■ **WHAT TO WORK ON**:
Write the listing out again exactly as it stands, with no images.

=====

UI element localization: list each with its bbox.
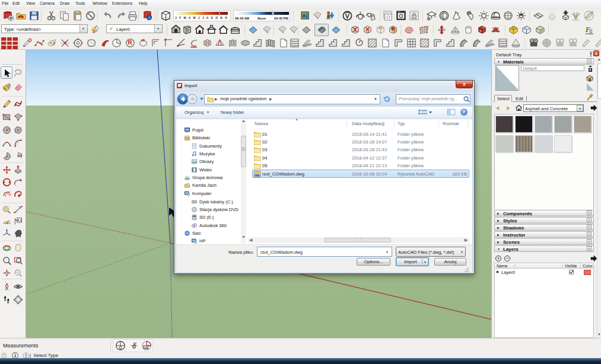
svg-text:180: 180 (144, 346, 148, 349)
svg-text:A1: A1 (17, 218, 22, 222)
svg-text:i: i (148, 15, 150, 20)
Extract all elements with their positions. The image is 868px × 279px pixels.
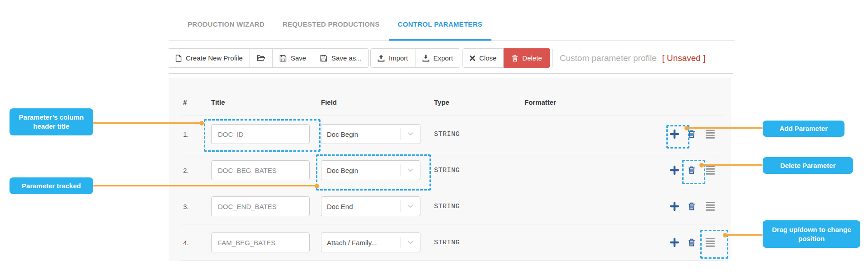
connector-dot xyxy=(315,184,319,188)
connector-line xyxy=(702,164,763,166)
add-parameter-button[interactable] xyxy=(670,165,679,175)
create-new-profile-label: Create New Profile xyxy=(186,54,243,62)
export-button[interactable]: Export xyxy=(415,49,460,67)
chevron-down-icon xyxy=(401,205,420,208)
profile-button-group: Create New Profile Save Save as... xyxy=(168,48,369,68)
callout-delete-parameter: Delete Parameter xyxy=(763,157,853,174)
create-new-profile-button[interactable]: Create New Profile xyxy=(168,49,250,67)
field-select[interactable]: Attach / Family... xyxy=(321,232,420,252)
control-parameters-screen: PRODUCTION WIZARD REQUESTED PRODUCTIONS … xyxy=(0,0,868,279)
import-label: Import xyxy=(389,54,408,62)
table-row: 1. Doc Begin STRING xyxy=(0,116,868,152)
import-button[interactable]: Import xyxy=(371,49,415,67)
delete-label: Delete xyxy=(522,54,542,62)
table-row: 3. Doc End STRING xyxy=(0,188,868,224)
connector-dot xyxy=(684,126,689,130)
delete-profile-button[interactable]: Delete xyxy=(504,48,549,68)
column-header-title: Title xyxy=(211,98,225,106)
title-input[interactable] xyxy=(211,196,310,216)
delete-parameter-button[interactable] xyxy=(688,202,695,210)
unsaved-badge: [ Unsaved ] xyxy=(662,53,705,63)
row-number: 4. xyxy=(183,224,189,260)
callout-drag-position: Drag up/down to change position xyxy=(763,220,860,248)
export-label: Export xyxy=(434,54,453,62)
add-parameter-button[interactable] xyxy=(670,201,679,211)
type-value: STRING xyxy=(434,116,460,152)
tab-requested-productions[interactable]: REQUESTED PRODUCTIONS xyxy=(274,8,389,40)
connector-dot xyxy=(199,121,204,126)
toolbar-rule xyxy=(169,73,733,74)
save-button[interactable]: Save xyxy=(273,49,313,67)
drag-handle[interactable] xyxy=(706,166,715,175)
delete-parameter-button[interactable] xyxy=(688,238,695,246)
file-icon xyxy=(175,55,182,62)
table-row: 4. Attach / Family... STRING xyxy=(0,224,868,260)
row-separator xyxy=(181,260,723,260)
upload-icon xyxy=(377,55,385,62)
callout-add-parameter: Add Parameter xyxy=(763,121,844,137)
add-parameter-button[interactable] xyxy=(670,237,679,247)
save-as-label: Save as... xyxy=(331,54,362,62)
field-select-value: Doc Begin xyxy=(321,130,401,138)
download-icon xyxy=(422,55,429,62)
transfer-button-group: Import Export xyxy=(370,48,460,68)
field-select[interactable]: Doc Begin xyxy=(321,124,420,144)
column-header-type: Type xyxy=(434,98,449,106)
save-label: Save xyxy=(291,54,306,62)
close-button[interactable]: Close xyxy=(463,49,504,67)
connector-line xyxy=(687,127,763,129)
column-header-num: # xyxy=(183,98,187,106)
toolbar-divider xyxy=(552,49,553,67)
title-input[interactable] xyxy=(211,232,310,252)
x-icon xyxy=(470,56,475,61)
tab-production-wizard[interactable]: PRODUCTION WIZARD xyxy=(179,8,274,40)
close-label: Close xyxy=(479,54,496,62)
open-profile-button[interactable] xyxy=(250,49,273,67)
connector-line xyxy=(726,234,763,236)
field-select-value: Doc End xyxy=(321,203,401,210)
floppy-icon xyxy=(320,55,327,62)
profile-name-label: Custom parameter profile xyxy=(560,53,656,63)
folder-open-icon xyxy=(257,55,265,61)
title-input[interactable] xyxy=(211,160,310,180)
tab-control-parameters[interactable]: CONTROL PARAMETERS xyxy=(389,8,491,40)
connector-line xyxy=(93,122,201,124)
floppy-icon xyxy=(279,55,287,62)
table-row: 2. Doc Begin STRING xyxy=(0,152,868,188)
trash-icon xyxy=(512,55,518,62)
connector-dot xyxy=(699,163,704,167)
field-select[interactable]: Doc End xyxy=(321,196,420,216)
type-value: STRING xyxy=(434,152,460,188)
type-value: STRING xyxy=(434,224,460,260)
row-number: 2. xyxy=(183,152,189,188)
row-number: 1. xyxy=(183,116,189,152)
row-number: 3. xyxy=(183,188,189,224)
column-header-formatter: Formatter xyxy=(524,98,556,106)
type-value: STRING xyxy=(434,188,460,224)
connector-line xyxy=(93,185,316,186)
chevron-down-icon xyxy=(401,132,420,136)
drag-handle[interactable] xyxy=(706,130,715,139)
highlight-box-title-input xyxy=(204,119,321,152)
connector-dot xyxy=(723,233,727,237)
chevron-down-icon xyxy=(401,241,420,244)
close-delete-button-group: Close Delete xyxy=(462,48,550,68)
drag-handle[interactable] xyxy=(706,202,715,211)
highlight-box-field-select xyxy=(316,154,431,191)
profile-status-area: Custom parameter profile [ Unsaved ] xyxy=(560,48,705,68)
column-header-field: Field xyxy=(321,98,337,106)
field-select-value: Attach / Family... xyxy=(321,239,401,246)
save-as-button[interactable]: Save as... xyxy=(313,49,368,67)
callout-column-header-title: Parameter’s column header title xyxy=(9,108,93,135)
tab-bar: PRODUCTION WIZARD REQUESTED PRODUCTIONS … xyxy=(169,8,735,41)
callout-parameter-tracked: Parameter tracked xyxy=(9,177,93,194)
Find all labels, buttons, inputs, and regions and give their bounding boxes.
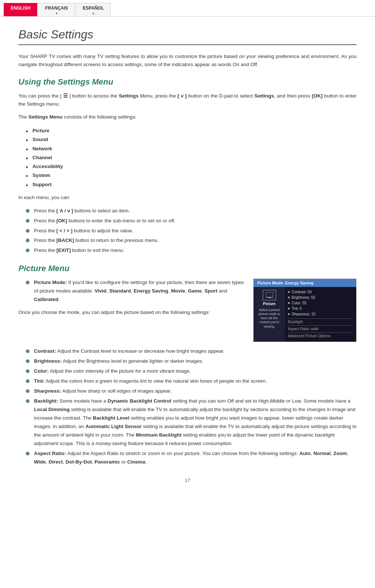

=====

■ **EXERCISE SOLUTION**:
UI element localization: list each with its bbox.
svg-text:180: 180 (144, 346, 148, 349)
svg-text:A1: A1 (17, 218, 22, 222)
svg-text:i: i (148, 15, 150, 20)
Extract all elements with their positions. The image is 868px × 279px pixels.
connector-dot xyxy=(315,184,319,188)
connector-line xyxy=(702,164,763,166)
add-parameter-button[interactable] xyxy=(670,165,679,175)
create-new-profile-label: Create New Profile xyxy=(186,54,243,62)
export-button[interactable]: Export xyxy=(415,49,460,67)
chevron-down-icon xyxy=(401,205,420,208)
profile-button-group: Create New Profile Save Save as... xyxy=(168,48,369,68)
callout-delete-parameter: Delete Parameter xyxy=(763,157,853,174)
create-new-profile-button[interactable]: Create New Profile xyxy=(168,49,250,67)
field-select[interactable]: Attach / Family... xyxy=(321,232,420,252)
control-parameters-screen: PRODUCTION WIZARD REQUESTED PRODUCTIONS … xyxy=(0,0,868,279)
import-label: Import xyxy=(389,54,408,62)
table-row: 1. Doc Begin STRING xyxy=(0,116,868,152)
import-button[interactable]: Import xyxy=(371,49,415,67)
delete-label: Delete xyxy=(522,54,542,62)
table-row: 3. Doc End STRING xyxy=(0,188,868,224)
connector-dot xyxy=(684,126,689,130)
delete-profile-button[interactable]: Delete xyxy=(504,48,549,68)
column-header-title: Title xyxy=(211,98,225,106)
title-input[interactable] xyxy=(211,196,310,216)
delete-parameter-button[interactable] xyxy=(688,202,695,210)
unsaved-badge: [ Unsaved ] xyxy=(662,53,705,63)
row-number: 4. xyxy=(183,224,189,260)
callout-drag-position: Drag up/down to change position xyxy=(763,220,860,248)
export-label: Export xyxy=(434,54,453,62)
add-parameter-button[interactable] xyxy=(670,201,679,211)
type-value: STRING xyxy=(434,116,460,152)
tab-requested-productions[interactable]: REQUESTED PRODUCTIONS xyxy=(274,8,389,40)
connector-dot xyxy=(199,121,204,126)
toolbar-rule xyxy=(169,73,733,74)
save-button[interactable]: Save xyxy=(273,49,313,67)
drag-handle[interactable] xyxy=(706,166,715,175)
delete-parameter-button[interactable] xyxy=(688,238,695,246)
file-icon xyxy=(175,55,182,62)
table-row: 4. Attach / Family... STRING xyxy=(0,224,868,260)
row-separator xyxy=(181,260,723,260)
upload-icon xyxy=(377,55,385,62)
callout-add-parameter: Add Parameter xyxy=(763,121,844,137)
add-parameter-button[interactable] xyxy=(670,237,679,247)
save-as-label: Save as... xyxy=(331,54,362,62)
field-select-value: Doc Begin xyxy=(321,130,401,138)
download-icon xyxy=(422,55,429,62)
transfer-button-group: Import Export xyxy=(370,48,460,68)
field-select[interactable]: Doc Begin xyxy=(321,124,420,144)
column-header-type: Type xyxy=(434,98,449,106)
save-label: Save xyxy=(291,54,306,62)
close-button[interactable]: Close xyxy=(463,49,504,67)
connector-line xyxy=(687,127,763,129)
column-header-num: # xyxy=(183,98,187,106)
toolbar-divider xyxy=(552,49,553,67)
title-input[interactable] xyxy=(211,232,310,252)
x-icon xyxy=(470,56,475,61)
tab-production-wizard[interactable]: PRODUCTION WIZARD xyxy=(179,8,274,40)
close-label: Close xyxy=(479,54,496,62)
open-profile-button[interactable] xyxy=(250,49,273,67)
connector-line xyxy=(726,234,763,236)
field-select-value: Doc End xyxy=(321,203,401,210)
floppy-icon xyxy=(320,55,327,62)
profile-name-label: Custom parameter profile xyxy=(560,53,656,63)
folder-open-icon xyxy=(257,55,265,61)
title-input[interactable] xyxy=(211,160,310,180)
tab-control-parameters[interactable]: CONTROL PARAMETERS xyxy=(389,8,491,40)
connector-line xyxy=(93,122,201,124)
floppy-icon xyxy=(279,55,287,62)
table-row: 2. Doc Begin STRING xyxy=(0,152,868,188)
trash-icon xyxy=(512,55,518,62)
connector-dot xyxy=(699,163,704,167)
field-select[interactable]: Doc End xyxy=(321,196,420,216)
type-value: STRING xyxy=(434,152,460,188)
type-value: STRING xyxy=(434,224,460,260)
row-number: 2. xyxy=(183,152,189,188)
row-number: 1. xyxy=(183,116,189,152)
row-number: 3. xyxy=(183,188,189,224)
column-header-formatter: Formatter xyxy=(524,98,556,106)
type-value: STRING xyxy=(434,188,460,224)
connector-line xyxy=(93,185,316,186)
chevron-down-icon xyxy=(401,132,420,136)
drag-handle[interactable] xyxy=(706,130,715,139)
highlight-box-title-input xyxy=(204,119,321,152)
connector-dot xyxy=(723,233,727,237)
chevron-down-icon xyxy=(401,241,420,244)
close-delete-button-group: Close Delete xyxy=(462,48,550,68)
drag-handle[interactable] xyxy=(706,202,715,211)
highlight-box-field-select xyxy=(316,154,431,191)
profile-status-area: Custom parameter profile [ Unsaved ] xyxy=(560,48,705,68)
column-header-field: Field xyxy=(321,98,337,106)
field-select-value: Attach / Family... xyxy=(321,239,401,246)
save-as-button[interactable]: Save as... xyxy=(313,49,368,67)
callout-column-header-title: Parameter’s column header title xyxy=(9,108,93,135)
tab-bar: PRODUCTION WIZARD REQUESTED PRODUCTIONS … xyxy=(169,8,735,41)
callout-parameter-tracked: Parameter tracked xyxy=(9,177,93,194)
Find all labels, buttons, inputs, and regions and give their bounding boxes.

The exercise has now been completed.